Иштар спрыгнула со стола, скрестила руки на груди, и показала мне язык. Закатив глаза, я повернулась обратно к компьютеру. Она молчала, но я чувствовала ее взгляд на своей спине, и это начинало тревожить. Беспокойство зародилось где-то в голове, и я поймала себя на том, что нервно перелистываю страницу за страницей, не вникая в текст. Но первой говорить было нельзя, сказать первой значило проиграть.
– Мать Персефоны Прокурор в Суде, ты знала? – сказала Иштар, наклоняясь к моему уху. – Может она просто хочет выведать у тебя что-то и засадить за решетку!
– Ценю твою заботу о моем будущем, но хватит, – я не стала поворачиваться; кончики ее волос щекотали мне ухо. – Я буду дружить с тем, с кем хочу, и делать то, что хочу, даже если это не понравится всему населению Пятимирья, и закончится тем, что меня четвертуют на главной площади Предела.

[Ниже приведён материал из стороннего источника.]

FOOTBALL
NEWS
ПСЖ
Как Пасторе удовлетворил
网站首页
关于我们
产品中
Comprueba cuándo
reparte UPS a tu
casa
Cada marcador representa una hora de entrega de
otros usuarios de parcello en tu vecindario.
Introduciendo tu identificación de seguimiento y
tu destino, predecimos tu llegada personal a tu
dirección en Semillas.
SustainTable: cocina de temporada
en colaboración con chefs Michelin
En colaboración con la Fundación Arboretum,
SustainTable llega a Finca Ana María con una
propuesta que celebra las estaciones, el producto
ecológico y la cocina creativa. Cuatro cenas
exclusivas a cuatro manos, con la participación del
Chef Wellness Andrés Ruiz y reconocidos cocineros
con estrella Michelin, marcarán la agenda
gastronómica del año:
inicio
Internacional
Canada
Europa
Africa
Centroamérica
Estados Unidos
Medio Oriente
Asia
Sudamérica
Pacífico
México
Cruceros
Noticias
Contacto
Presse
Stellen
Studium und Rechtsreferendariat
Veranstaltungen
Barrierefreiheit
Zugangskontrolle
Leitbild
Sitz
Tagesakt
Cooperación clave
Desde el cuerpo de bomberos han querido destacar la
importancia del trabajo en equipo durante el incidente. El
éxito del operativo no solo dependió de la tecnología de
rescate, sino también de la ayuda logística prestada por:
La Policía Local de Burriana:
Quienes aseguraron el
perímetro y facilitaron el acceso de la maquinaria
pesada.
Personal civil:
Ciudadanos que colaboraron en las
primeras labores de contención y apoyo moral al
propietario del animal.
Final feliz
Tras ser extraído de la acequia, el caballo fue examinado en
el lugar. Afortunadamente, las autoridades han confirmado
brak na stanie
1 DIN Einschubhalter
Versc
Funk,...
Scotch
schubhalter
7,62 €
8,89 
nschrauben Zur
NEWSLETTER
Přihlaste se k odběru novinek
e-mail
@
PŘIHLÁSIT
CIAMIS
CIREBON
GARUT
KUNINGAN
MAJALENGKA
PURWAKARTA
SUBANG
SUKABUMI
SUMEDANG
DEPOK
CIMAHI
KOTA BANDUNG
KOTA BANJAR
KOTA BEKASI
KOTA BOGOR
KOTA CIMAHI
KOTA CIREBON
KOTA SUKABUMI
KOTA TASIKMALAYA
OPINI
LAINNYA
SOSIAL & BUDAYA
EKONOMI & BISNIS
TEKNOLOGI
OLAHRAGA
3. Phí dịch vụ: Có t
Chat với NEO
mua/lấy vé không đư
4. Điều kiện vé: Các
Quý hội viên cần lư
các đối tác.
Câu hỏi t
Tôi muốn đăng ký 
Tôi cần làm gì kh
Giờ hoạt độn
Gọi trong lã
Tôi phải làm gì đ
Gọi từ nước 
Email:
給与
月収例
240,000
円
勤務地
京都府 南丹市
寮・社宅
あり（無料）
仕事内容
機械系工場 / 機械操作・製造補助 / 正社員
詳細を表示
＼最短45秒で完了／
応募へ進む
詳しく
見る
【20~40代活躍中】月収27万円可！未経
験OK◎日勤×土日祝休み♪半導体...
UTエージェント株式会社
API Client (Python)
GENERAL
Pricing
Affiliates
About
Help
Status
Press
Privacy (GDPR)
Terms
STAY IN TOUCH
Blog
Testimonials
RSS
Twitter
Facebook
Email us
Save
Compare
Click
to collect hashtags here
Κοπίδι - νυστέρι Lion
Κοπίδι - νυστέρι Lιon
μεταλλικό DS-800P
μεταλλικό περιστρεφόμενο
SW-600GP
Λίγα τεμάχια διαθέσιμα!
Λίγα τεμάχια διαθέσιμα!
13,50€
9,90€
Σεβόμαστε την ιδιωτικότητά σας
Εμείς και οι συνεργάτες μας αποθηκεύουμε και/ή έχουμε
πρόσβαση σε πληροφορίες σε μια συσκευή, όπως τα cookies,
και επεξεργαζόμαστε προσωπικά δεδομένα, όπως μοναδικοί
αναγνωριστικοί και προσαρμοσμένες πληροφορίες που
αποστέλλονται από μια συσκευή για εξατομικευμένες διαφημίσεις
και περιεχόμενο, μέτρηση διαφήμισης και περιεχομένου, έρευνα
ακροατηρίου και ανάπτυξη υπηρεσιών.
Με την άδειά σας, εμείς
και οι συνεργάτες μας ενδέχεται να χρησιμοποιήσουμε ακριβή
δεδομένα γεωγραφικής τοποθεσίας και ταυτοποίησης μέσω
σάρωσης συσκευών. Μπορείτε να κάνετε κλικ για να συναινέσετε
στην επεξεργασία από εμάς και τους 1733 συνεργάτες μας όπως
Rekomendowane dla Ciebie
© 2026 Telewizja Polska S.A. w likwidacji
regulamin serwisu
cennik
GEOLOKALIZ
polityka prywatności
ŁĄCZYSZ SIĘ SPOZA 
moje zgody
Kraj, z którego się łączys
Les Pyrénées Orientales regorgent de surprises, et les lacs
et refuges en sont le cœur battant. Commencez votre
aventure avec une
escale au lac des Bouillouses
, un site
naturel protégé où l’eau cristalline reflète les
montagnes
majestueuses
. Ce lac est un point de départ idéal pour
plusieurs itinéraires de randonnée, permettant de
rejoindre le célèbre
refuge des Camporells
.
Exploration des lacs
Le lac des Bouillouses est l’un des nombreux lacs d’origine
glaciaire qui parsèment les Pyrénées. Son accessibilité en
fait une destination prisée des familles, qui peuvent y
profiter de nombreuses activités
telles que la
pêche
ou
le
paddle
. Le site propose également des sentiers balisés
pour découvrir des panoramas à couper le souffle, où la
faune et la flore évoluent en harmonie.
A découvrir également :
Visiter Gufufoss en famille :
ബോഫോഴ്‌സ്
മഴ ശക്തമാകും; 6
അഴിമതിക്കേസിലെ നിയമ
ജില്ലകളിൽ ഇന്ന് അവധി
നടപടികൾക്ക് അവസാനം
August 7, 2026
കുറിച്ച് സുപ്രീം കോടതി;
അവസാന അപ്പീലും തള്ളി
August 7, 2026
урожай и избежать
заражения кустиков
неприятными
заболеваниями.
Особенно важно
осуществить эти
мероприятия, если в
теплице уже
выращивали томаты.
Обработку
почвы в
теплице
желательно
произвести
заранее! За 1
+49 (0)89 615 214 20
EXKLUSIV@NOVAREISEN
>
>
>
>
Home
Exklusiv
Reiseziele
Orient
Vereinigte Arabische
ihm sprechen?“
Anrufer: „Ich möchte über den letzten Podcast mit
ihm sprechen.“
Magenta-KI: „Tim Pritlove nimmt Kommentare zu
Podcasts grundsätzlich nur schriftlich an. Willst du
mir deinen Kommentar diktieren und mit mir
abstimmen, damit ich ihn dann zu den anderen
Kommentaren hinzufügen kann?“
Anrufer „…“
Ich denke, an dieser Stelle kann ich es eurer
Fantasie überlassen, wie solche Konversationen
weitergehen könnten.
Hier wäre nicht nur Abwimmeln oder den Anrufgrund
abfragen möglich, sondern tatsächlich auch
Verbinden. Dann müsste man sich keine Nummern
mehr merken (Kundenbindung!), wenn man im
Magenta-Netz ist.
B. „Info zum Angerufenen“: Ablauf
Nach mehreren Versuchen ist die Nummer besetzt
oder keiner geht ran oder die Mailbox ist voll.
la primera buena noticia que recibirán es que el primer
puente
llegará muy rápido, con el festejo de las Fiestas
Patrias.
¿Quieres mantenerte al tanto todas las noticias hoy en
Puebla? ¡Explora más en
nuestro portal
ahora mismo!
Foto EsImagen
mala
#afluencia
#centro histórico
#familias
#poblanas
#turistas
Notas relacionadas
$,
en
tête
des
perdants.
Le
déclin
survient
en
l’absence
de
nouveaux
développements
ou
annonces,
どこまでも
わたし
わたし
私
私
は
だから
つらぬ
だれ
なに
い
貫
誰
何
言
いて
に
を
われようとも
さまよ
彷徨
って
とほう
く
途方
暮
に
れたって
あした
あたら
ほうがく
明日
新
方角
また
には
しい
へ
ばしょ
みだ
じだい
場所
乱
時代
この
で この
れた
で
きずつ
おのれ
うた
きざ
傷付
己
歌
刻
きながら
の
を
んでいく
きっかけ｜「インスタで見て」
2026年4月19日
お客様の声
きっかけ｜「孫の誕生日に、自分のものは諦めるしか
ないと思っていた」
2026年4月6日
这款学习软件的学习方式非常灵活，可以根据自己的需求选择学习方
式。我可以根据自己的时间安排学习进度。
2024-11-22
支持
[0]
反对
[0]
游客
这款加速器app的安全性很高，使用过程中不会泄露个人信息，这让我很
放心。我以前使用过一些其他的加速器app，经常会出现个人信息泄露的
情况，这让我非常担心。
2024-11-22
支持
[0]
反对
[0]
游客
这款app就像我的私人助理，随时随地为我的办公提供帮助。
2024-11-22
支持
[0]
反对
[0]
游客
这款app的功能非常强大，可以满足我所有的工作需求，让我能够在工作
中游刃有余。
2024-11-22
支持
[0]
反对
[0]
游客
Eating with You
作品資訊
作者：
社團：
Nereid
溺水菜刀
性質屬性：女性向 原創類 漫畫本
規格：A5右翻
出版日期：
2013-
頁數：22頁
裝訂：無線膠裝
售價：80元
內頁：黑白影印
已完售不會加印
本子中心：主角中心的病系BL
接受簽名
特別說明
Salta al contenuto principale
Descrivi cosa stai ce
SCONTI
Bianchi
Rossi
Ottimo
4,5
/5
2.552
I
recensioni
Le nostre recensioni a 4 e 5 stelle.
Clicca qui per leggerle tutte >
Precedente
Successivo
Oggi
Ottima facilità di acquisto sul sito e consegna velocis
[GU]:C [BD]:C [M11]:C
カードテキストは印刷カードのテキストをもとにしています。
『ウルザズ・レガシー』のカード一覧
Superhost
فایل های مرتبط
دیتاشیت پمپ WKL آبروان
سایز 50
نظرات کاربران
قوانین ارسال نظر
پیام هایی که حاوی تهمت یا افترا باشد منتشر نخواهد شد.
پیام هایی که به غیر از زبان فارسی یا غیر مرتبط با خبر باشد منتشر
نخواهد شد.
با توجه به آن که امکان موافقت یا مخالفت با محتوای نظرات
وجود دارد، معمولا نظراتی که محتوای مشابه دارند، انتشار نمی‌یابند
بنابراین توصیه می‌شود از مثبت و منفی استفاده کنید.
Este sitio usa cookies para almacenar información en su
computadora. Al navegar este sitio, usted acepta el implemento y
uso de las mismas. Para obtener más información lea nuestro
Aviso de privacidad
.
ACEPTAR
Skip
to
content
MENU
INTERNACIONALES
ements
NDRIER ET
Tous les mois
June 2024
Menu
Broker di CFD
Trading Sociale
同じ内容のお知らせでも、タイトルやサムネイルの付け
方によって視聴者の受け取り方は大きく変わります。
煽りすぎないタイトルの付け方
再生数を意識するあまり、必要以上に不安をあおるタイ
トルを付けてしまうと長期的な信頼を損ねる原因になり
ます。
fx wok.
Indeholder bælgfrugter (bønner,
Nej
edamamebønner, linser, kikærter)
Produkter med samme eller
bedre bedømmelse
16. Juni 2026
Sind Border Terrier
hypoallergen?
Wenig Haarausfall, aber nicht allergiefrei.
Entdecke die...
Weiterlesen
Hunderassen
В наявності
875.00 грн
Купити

Сказала, и тут же осеклась, тихо шипя на себя. В большинстве своем такие вещи в Пятимирье говорить не опасно, но, если тебя уже подозревают в связях с преступностью против существующего государственного строя, лучше не обострять.
– Она такая упрямая, белочка, – прожурчало за нами. – Не трать свои силы. Если они у нас есть, потратим их на что-то более приятное… например, друг на друга.